» **How to complete this task**
Find every line below where the string "resolution" shows up, and copy those lines.

» **Given information**

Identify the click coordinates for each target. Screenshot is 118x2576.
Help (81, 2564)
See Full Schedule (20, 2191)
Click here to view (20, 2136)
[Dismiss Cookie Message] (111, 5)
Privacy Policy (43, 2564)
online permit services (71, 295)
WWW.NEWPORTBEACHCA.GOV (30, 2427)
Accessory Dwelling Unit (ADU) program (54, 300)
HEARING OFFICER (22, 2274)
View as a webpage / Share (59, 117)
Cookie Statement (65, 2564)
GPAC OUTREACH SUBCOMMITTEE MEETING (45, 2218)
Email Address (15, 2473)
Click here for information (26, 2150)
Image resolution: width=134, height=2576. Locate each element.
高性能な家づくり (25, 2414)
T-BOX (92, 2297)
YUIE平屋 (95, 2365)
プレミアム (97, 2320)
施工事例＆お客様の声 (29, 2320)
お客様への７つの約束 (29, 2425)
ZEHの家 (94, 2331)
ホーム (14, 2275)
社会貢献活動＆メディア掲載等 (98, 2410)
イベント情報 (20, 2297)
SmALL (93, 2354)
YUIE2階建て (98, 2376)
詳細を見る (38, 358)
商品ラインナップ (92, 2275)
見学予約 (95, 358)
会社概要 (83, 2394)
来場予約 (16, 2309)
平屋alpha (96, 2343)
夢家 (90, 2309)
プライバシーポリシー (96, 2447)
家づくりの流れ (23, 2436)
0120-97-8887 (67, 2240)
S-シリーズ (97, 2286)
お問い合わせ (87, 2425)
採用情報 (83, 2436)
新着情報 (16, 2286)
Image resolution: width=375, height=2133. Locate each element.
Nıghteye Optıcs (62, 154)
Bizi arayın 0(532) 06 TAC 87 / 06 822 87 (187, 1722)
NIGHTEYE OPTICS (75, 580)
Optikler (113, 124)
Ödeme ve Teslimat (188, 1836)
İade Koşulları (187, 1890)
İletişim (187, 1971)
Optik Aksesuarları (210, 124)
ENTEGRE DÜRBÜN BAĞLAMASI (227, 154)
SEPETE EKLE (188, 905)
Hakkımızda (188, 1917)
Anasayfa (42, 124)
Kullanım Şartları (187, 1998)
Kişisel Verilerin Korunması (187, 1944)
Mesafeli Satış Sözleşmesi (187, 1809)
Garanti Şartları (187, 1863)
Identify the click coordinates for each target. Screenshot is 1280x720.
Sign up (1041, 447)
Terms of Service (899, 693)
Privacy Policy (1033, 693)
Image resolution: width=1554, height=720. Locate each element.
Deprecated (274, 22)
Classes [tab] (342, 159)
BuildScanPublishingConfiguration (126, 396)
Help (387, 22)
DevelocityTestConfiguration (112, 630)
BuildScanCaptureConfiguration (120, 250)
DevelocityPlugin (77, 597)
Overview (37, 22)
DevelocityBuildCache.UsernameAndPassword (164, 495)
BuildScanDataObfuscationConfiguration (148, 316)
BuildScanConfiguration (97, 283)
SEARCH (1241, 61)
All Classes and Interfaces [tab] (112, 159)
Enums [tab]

» **Result for this task**
Image resolution: width=134, height=2576. Locate each element.
Image resolution: width=375, height=2133. Locate each element.
Image resolution: width=1554, height=720. Locate each element.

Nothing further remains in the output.